彼女はニタリと笑った。白夜は自然と左手が鞘を持つ。
「白夜君、冒険者ってことは強いよね」
「そこら辺の雑魚共に比べたらそれなりに」
それを聞くと、澪奈は頭を下げた。
「白夜君、私に修行をつけて欲しい! 特に魔術の面で!」
深々と頭を下げる澪奈に、白夜は驚いた半面非常に困った表情をする。白夜としてもここまで頭を下げられたらノーとは言えない。が、白夜にはそれができない理由があった。
こればかりはどうしようもないのだ。
「すまないが、それはできない」
「なんで!?」
澪奈が目を大きく開き、すごく残念そうな表情をする。その少女の悲痛な表情に、白夜は心が非常に痛む思いをしている。

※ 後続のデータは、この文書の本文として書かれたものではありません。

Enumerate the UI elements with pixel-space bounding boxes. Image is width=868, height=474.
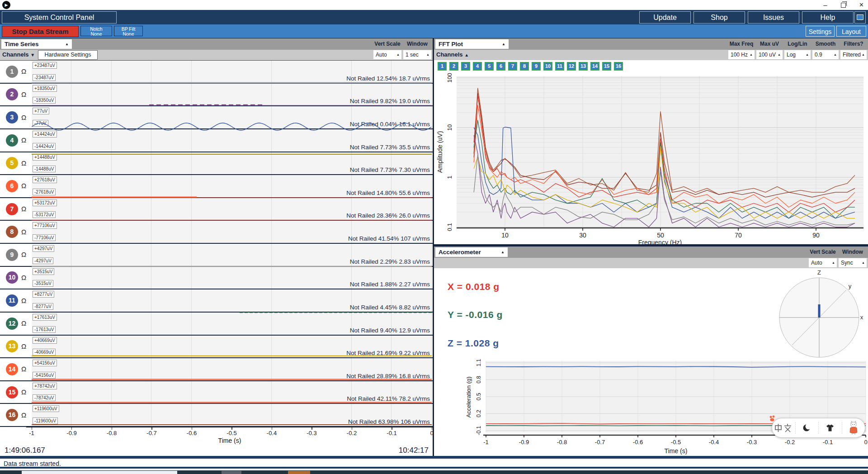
minimize-button[interactable]: – [823, 3, 827, 7]
mascot-button[interactable] [842, 422, 865, 434]
channel-badge[interactable]: 12 [6, 318, 18, 330]
restore-button[interactable] [841, 3, 846, 8]
window-select[interactable]: Sync▲ [839, 258, 867, 267]
scale-negative-label: -27618uV [33, 189, 56, 195]
fft-channel-button-4[interactable]: 4 [473, 62, 482, 71]
smooth-select[interactable]: 0.9▲ [812, 50, 839, 59]
impedance-icon[interactable]: Ω [21, 342, 26, 350]
fft-channel-button-15[interactable]: 15 [602, 62, 611, 71]
fft-channels-toggle[interactable]: Channels ▲ [436, 51, 469, 58]
appbar-button-shop[interactable]: Shop [693, 11, 745, 24]
cat-mascot-icon [848, 421, 859, 435]
dark-mode-button[interactable] [795, 422, 819, 434]
fft-channel-button-11[interactable]: 11 [555, 62, 564, 71]
log-lin-label: Log/Lin [784, 38, 811, 50]
impedance-icon[interactable]: Ω [21, 136, 26, 144]
notch-filter-button[interactable]: Notch None [80, 26, 112, 36]
channel-badge[interactable]: 15 [6, 386, 18, 398]
window-label: Window [839, 246, 867, 258]
apparel-button[interactable] [818, 422, 842, 434]
impedance-icon[interactable]: Ω [21, 67, 26, 75]
channel-badge[interactable]: 9 [6, 249, 18, 261]
railed-status: Not Railed 42.11% 78.2 uVrms [347, 395, 430, 402]
impedance-icon[interactable]: Ω [21, 297, 26, 304]
fft-channel-button-1[interactable]: 1 [438, 62, 447, 71]
impedance-icon[interactable]: Ω [21, 205, 26, 213]
railed-status: Not Railed 0.04% 16.1 uVrms [350, 121, 430, 128]
stop-data-stream-button[interactable]: Stop Data Stream [2, 26, 79, 37]
fft-channel-button-10[interactable]: 10 [543, 62, 552, 71]
channel-badge[interactable]: 3 [6, 111, 18, 123]
channel-badge[interactable]: 4 [6, 134, 18, 147]
fft-channel-button-6[interactable]: 6 [496, 62, 505, 71]
appbar-button-help[interactable]: Help [802, 11, 854, 24]
fft-channel-button-14[interactable]: 14 [590, 62, 599, 71]
channel-badge[interactable]: 14 [6, 363, 18, 375]
channel-badge[interactable]: 6 [6, 180, 18, 192]
scale-positive-label: +14488uV [33, 154, 57, 161]
channel-badge[interactable]: 7 [6, 203, 18, 215]
fft-channel-button-5[interactable]: 5 [485, 62, 494, 71]
fft-channel-button-7[interactable]: 7 [508, 62, 517, 71]
vert-scale-label: Vert Scale [373, 38, 401, 50]
vert-scale-select[interactable]: Auto▲ [809, 258, 837, 267]
impedance-icon[interactable]: Ω [21, 182, 26, 190]
time-series-channel-row: 15Ω+78742uV-78742uVNot Railed 42.11% 78.… [0, 381, 433, 404]
max-freq-select[interactable]: 100 Hz▲ [728, 50, 755, 59]
impedance-icon[interactable]: Ω [21, 274, 26, 281]
hardware-settings-button[interactable]: Hardware Settings [38, 50, 98, 60]
console-log-button[interactable] [854, 11, 866, 24]
layout-button[interactable]: Layout [836, 26, 866, 37]
impedance-icon[interactable]: Ω [21, 228, 26, 236]
close-button[interactable]: × [859, 1, 863, 9]
max-uv-select[interactable]: 100 uV▲ [756, 50, 783, 59]
impedance-icon[interactable]: Ω [21, 159, 26, 167]
channel-badge[interactable]: 11 [6, 294, 18, 307]
taskbar-window-preview[interactable] [22, 471, 177, 474]
impedance-icon[interactable]: Ω [21, 90, 26, 98]
channel-badge[interactable]: 10 [6, 271, 18, 284]
window-select[interactable]: 1 sec▲ [403, 50, 431, 59]
vert-scale-select[interactable]: Auto▲ [373, 50, 401, 59]
bandpass-filter-button[interactable]: BP Filt None [114, 26, 143, 36]
fft-channel-button-3[interactable]: 3 [461, 62, 470, 71]
filters-select[interactable]: Filtered▲ [840, 50, 867, 59]
appbar-button-update[interactable]: Update [639, 11, 691, 24]
fft-subheader: Channels ▲ 100 Hz▲100 uV▲Log▲0.9▲Filtere… [434, 50, 868, 60]
system-control-panel-tab[interactable]: System Control Panel [2, 11, 117, 24]
impedance-icon[interactable]: Ω [21, 319, 26, 327]
ts-x-tick-label: -0.3 [307, 430, 316, 436]
channel-badge[interactable]: 2 [6, 88, 18, 100]
time-series-channel-row: 4Ω+14424uV-14424uVNot Railed 7.73% 35.5 … [0, 129, 433, 152]
svg-text:10: 10 [446, 124, 453, 131]
fft-channel-button-16[interactable]: 16 [614, 62, 623, 71]
impedance-icon[interactable]: Ω [21, 388, 26, 396]
settings-button[interactable]: Settings [806, 26, 835, 37]
taskbar-app-icon[interactable] [222, 471, 241, 474]
fft-channel-button-2[interactable]: 2 [449, 62, 458, 71]
fft-channel-button-8[interactable]: 8 [520, 62, 529, 71]
impedance-icon[interactable]: Ω [21, 411, 26, 419]
log-lin-select[interactable]: Log▲ [784, 50, 811, 59]
appbar-button-issues[interactable]: Issues [748, 11, 799, 24]
taskbar-app-icon[interactable] [288, 471, 310, 474]
impedance-icon[interactable]: Ω [21, 114, 26, 121]
widget-selector-fft[interactable]: FFT Plot ▲ [435, 39, 509, 49]
fft-channel-button-13[interactable]: 13 [579, 62, 588, 71]
channel-badge[interactable]: 8 [6, 226, 18, 238]
fft-channel-button-12[interactable]: 12 [567, 62, 576, 71]
channel-badge[interactable]: 1 [6, 66, 18, 78]
channel-badge[interactable]: 13 [6, 340, 18, 352]
channel-badge[interactable]: 5 [6, 157, 18, 169]
fft-channel-button-9[interactable]: 9 [532, 62, 541, 71]
ts-channels-toggle[interactable]: Channels ▼ [2, 51, 35, 58]
widget-selector-accelerometer[interactable]: Accelerometer ▲ [435, 247, 508, 257]
scale-negative-label: -3515uV [33, 280, 53, 287]
channel-badge[interactable]: 16 [6, 409, 18, 421]
impedance-icon[interactable]: Ω [21, 365, 26, 373]
widget-selector-time-series[interactable]: Time Series ▲ [1, 39, 72, 49]
ts-x-tick-label: -0.9 [66, 430, 76, 436]
impedance-icon[interactable]: Ω [21, 251, 26, 258]
time-series-channel-row: 16Ω+119600uV-119600uVNot Railed 63.98% 1… [0, 404, 433, 427]
window-label: Window [403, 38, 431, 50]
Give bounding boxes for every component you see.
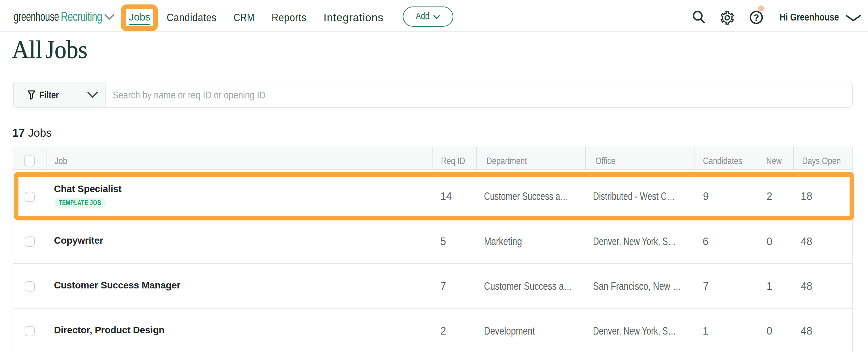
svg-text:?: ? <box>754 13 759 23</box>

「俺、魔術使えないんだよ。すべて、この刀だけで戦ってきた」
白夜は腰に下げている刀をポンポンと軽くたたく。
白夜は魔術は全く扱えなかった。生まれた時から扱えなかったわけではないが、使えたとしても実戦で扱えれるほどではなかった。
今では、まったく扱えないが。
とはいえ、もしこのまま頭を下げて無理と言えば、学校のペナルティを受けなくてはならない。そうすれば冒険者としては行動することができなくなってしまう。
白夜にとってそれは何としてでも避けたかった。
「とはいえ、魔術に詳しい人を知っている」
それを聞いた澪奈は先ほどまで諦めたような表情をしていたが、白夜の話を聞いた途端ぱぁと明るい表情で目を輝かしている。
そのキラキと輝く表情は年相応の可愛らしいものだ。
「その人が良ければだが。まぁお願いすれば大丈夫だと思うけど」
「その人って怖い人?」
なにかを心配しているのか、はたまたその人の素性を露わにしたいのか。
「悪い人ではないのぜ」
軽く笑う澪奈に白夜も同じく笑って返す。
「そっか、ならよかったよ。あ、そうだ! さすがにただで教えてもらうわけにはいかないよね。なにか持っていったほうがいいかな」
「いや、それについては心配しなくてもいい。お願いすれば快く承諾してくれるだろう」
「そ、そうなの?」
「うむ。むしろ、自分のことを気をつけなくちゃいけないかもしれんのぜ」
白夜が言ったことに理解ができなかったのか、澪奈は頭を傾げる、
「いや、今のは忘れてくれ。ちょっと変な人なんだよ。とりあえず、早速その人と会ってみるか?」
「えっ、いいの!?」
分かりやすく喜ぶ少女に、白夜は「構わんよ」と言い歩き始める。
目指す場所はギルドだ。
歩き始めて数分。「ねぇ、白夜君」と後ろを歩いていた澪奈が白夜に声を掛ける。白夜は振り向かずに適当に返事を返した。
「最後になんだけど、私が白夜君を虐めているって噂、どう思う?」
「それについては本当に申し訳ございませんでした!」
白夜は振り返って本気で頭を下げ、甘い物を奢るという交換条件で許してもらえることとなった。